**PROBLEM TO SOLVE**.
Every record below should be repeated exactly. Omit the pictures.

**RECORDS SHOWN**.

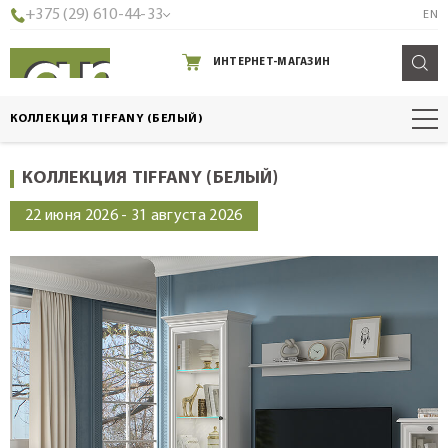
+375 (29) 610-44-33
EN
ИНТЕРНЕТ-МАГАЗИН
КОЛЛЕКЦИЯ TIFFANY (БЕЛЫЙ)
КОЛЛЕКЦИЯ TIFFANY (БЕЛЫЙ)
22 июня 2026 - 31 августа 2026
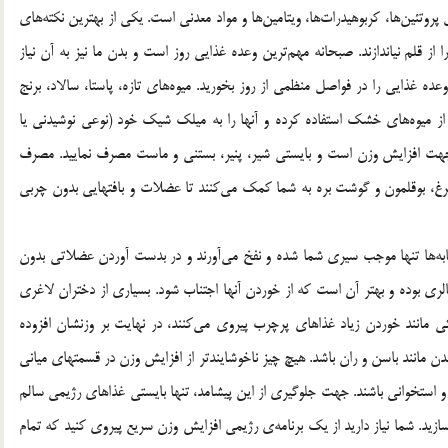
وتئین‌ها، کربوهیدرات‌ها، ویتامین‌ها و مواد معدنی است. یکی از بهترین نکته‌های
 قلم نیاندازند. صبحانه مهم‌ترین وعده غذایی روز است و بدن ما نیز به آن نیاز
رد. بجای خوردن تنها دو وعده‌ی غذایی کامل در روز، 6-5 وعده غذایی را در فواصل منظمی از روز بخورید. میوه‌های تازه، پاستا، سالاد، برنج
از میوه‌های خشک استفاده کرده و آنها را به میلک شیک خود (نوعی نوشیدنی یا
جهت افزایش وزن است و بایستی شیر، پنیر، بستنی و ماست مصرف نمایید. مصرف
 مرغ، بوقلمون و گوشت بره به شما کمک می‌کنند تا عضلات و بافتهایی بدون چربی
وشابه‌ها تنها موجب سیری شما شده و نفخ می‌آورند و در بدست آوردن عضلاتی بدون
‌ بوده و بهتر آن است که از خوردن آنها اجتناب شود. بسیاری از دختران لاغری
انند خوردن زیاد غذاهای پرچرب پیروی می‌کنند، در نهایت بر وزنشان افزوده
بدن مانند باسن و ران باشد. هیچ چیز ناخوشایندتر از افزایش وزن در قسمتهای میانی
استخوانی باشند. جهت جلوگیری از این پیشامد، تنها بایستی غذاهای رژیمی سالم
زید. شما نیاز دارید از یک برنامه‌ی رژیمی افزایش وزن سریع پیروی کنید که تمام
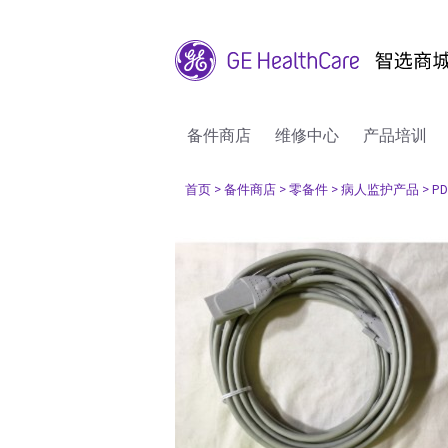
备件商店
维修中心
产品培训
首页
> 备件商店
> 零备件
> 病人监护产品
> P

**WRITTEN ANSWER**.
+375 (29) 610-44-33
EN
ИНТЕРНЕТ-МАГАЗИН
КОЛЛЕКЦИЯ TIFFANY (БЕЛЫЙ)
КОЛЛЕКЦИЯ TIFFANY (БЕЛЫЙ)
22 июня 2026 - 31 августа 2026
وتئین‌ها، کربوهیدرات‌ها، ویتامین‌ها و مواد معدنی است. یکی از بهترین نکته‌های
 قلم نیاندازند. صبحانه مهم‌ترین وعده غذایی روز است و بدن ما نیز به آن نیاز
رد. بجای خوردن تنها دو وعده‌ی غذایی کامل در روز، 6-5 وعده غذایی را در فواصل منظمی از روز بخورید. میوه‌های تازه، پاستا، سالاد، برنج
از میوه‌های خشک استفاده کرده و آنها را به میلک شیک خود (نوعی نوشیدنی یا
جهت افزایش وزن است و بایستی شیر، پنیر، بستنی و ماست مصرف نمایید. مصرف
 مرغ، بوقلمون و گوشت بره به شما کمک می‌کنند تا عضلات و بافتهایی بدون چربی
وشابه‌ها تنها موجب سیری شما شده و نفخ می‌آورند و در بدست آوردن عضلاتی بدون
‌ بوده و بهتر آن است که از خوردن آنها اجتناب شود. بسیاری از دختران لاغری
انند خوردن زیاد غذاهای پرچرب پیروی می‌کنند، در نهایت بر وزنشان افزوده
بدن مانند باسن و ران باشد. هیچ چیز ناخوشایندتر از افزایش وزن در قسمتهای میانی
استخوانی باشند. جهت جلوگیری از این پیشامد، تنها بایستی غذاهای رژیمی سالم
زید. شما نیاز دارید از یک برنامه‌ی رژیمی افزایش وزن سریع پیروی کنید که تمام
备件商店
维修中心
产品培训
首页
> 备件商店
> 零备件
> 病人监护产品
> P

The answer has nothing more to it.